PgDog, a proxy for scaling PostgreSQL, has significantly improved its performance by replacing its Protobuf serialization with Rust code, resulting in a 5x acceleration in query parsing and a 10x boost in deparsing (converting the Abstract Syntax Tree, or AST, back to SQL). This optimization was spearheaded by Lev Kokotov at PgDog.

The core of PgDog’s operation utilizes libpg_query, a C library that parses and interprets SQL queries. Due to this reliance on C, the team recognized the need for efficient data exchange between the Rust implementation and the core library, leading them to employ Protobuf for serialization. However, the team found that direct C-to-Rust bindings, paired with bindgen and Claude-generated wrappers, provided a substantially faster alternative.

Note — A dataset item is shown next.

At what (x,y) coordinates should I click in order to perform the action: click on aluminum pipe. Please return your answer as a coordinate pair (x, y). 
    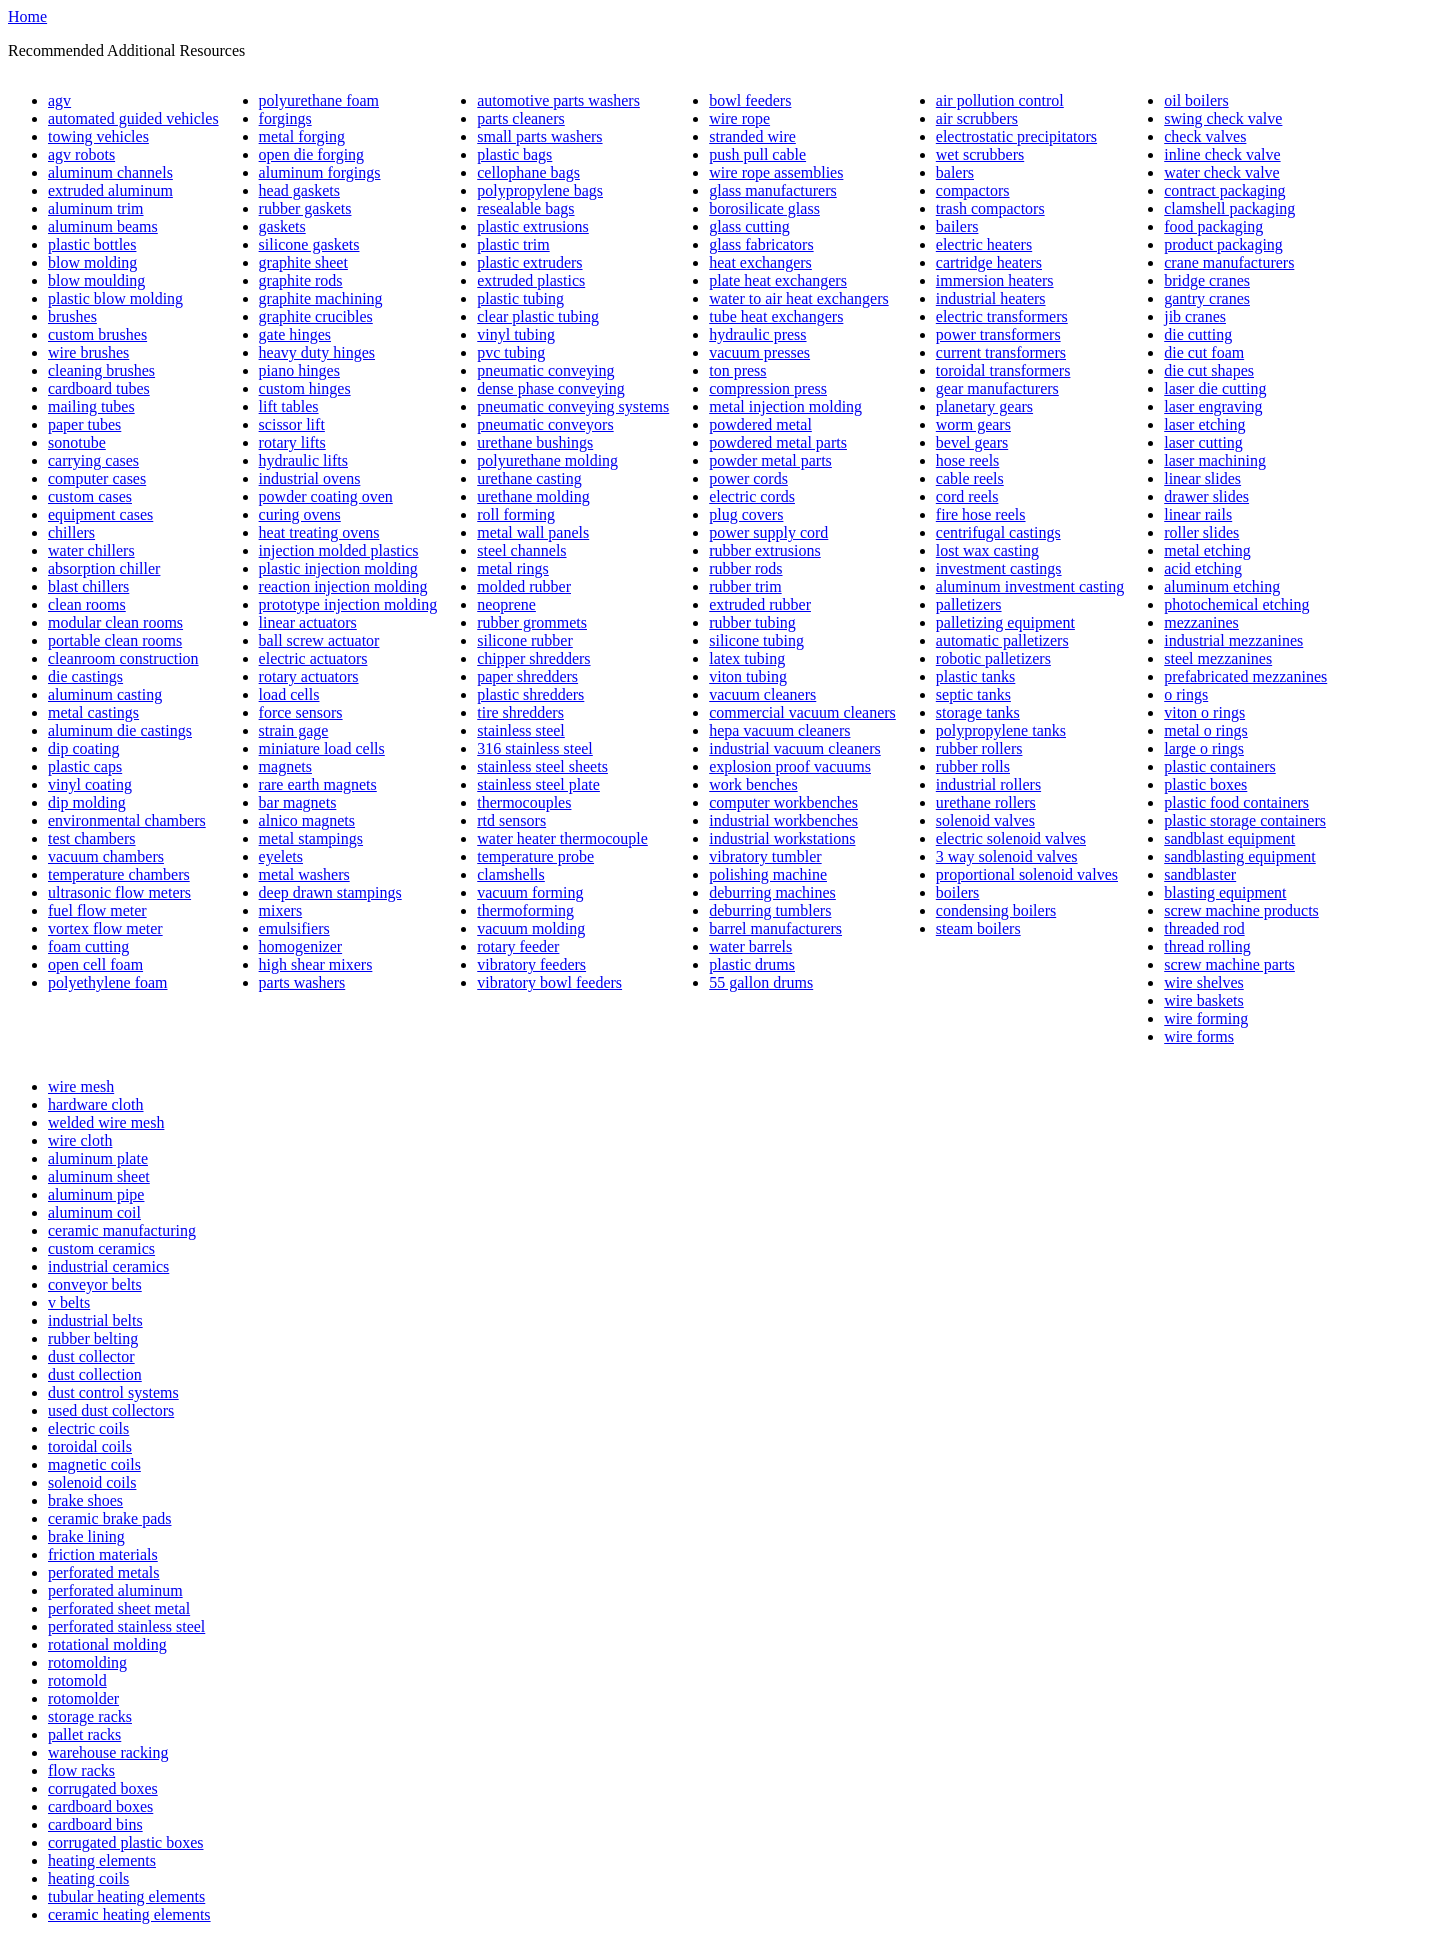
    Looking at the image, I should click on (96, 1194).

The initial optimization process centered around profiling. Utilizing Samply, a sampling profiler that measures CPU execution within functions, the PgDog team identified the `pg_query.parse` function, the entry point to the libpg_query C library, as a critical performance bottleneck. The team then considered caching solutions, leveraging an LRU (Least Recently Used) cache backed by a hashmap. This caching strategy, designed for prepared statements – commonly used in SQL, where placeholders are substituted for actual values – aimed to store query structures for later reuse.

Despite the success of caching, the team encountered challenges when dealing with ORMs (Object-Relational Mappers) that generated numerous unique statements, such as `value IN ($1, $2, $3)`. These variations caused cache misses, hindering the effectiveness of the caching mechanism. Furthermore, the usage of older PostgreSQL client drivers, like Python’s psycopg2, that didn’t support prepared statements, also posed an issue.

Recognizing the need for a rapid solution, the team employed an LLM (Large Language Model), Claude, to automate the conversion process. This approach was deliberately scoped to a well-defined and machine-verifiable task – essentially, translating the Protobuf structure to Rust code that would interact directly with the Postgres parser.

The resulting Rust implementation employs recursive algorithms to effectively traverse the AST and convert it into a Rust representation of the SQL query. The translation utilizes unsafe Rust functions to bridge the gap between Rust and C, facilitating interaction with the Postgres/libpg_query C API. The team’s diligence, including utilizing Prost, the Protobuf Rust implementation, and comparing parse and parse_raw output using a generated PartialEq trait, ensured the accuracy and stability of the new approach.

The team's innovation delivered notable improvements, realizing a 25% enhancement in pgbench benchmarks. The success was driven by several converging factors: a pre-existing Protobuf spec for generating bindings, the existing use of bindgen, and access to a working parse and deparse implementation – all of which expedited the translation process. The crucial element was the team's ability to rigorously test and verify the AI-generated code, emphasizing the importance of machine-verifiable tasks. The chosen recursive algorithm provides efficient traversal of the AST, leveraging CPU cache locality and avoiding unnecessary memory allocations that hampered iterative approaches.

PgDog's goal is to deliver a scalable PostgreSQL proxy with reduced latency and improved resource utilization, highlighting the potential of combining human expertise with AI assistance in optimizing critical system components. The team’s focus now extends to seeking a Founding Software Engineer, showcasing an ambition to build on their achievements and grow their innovative platform.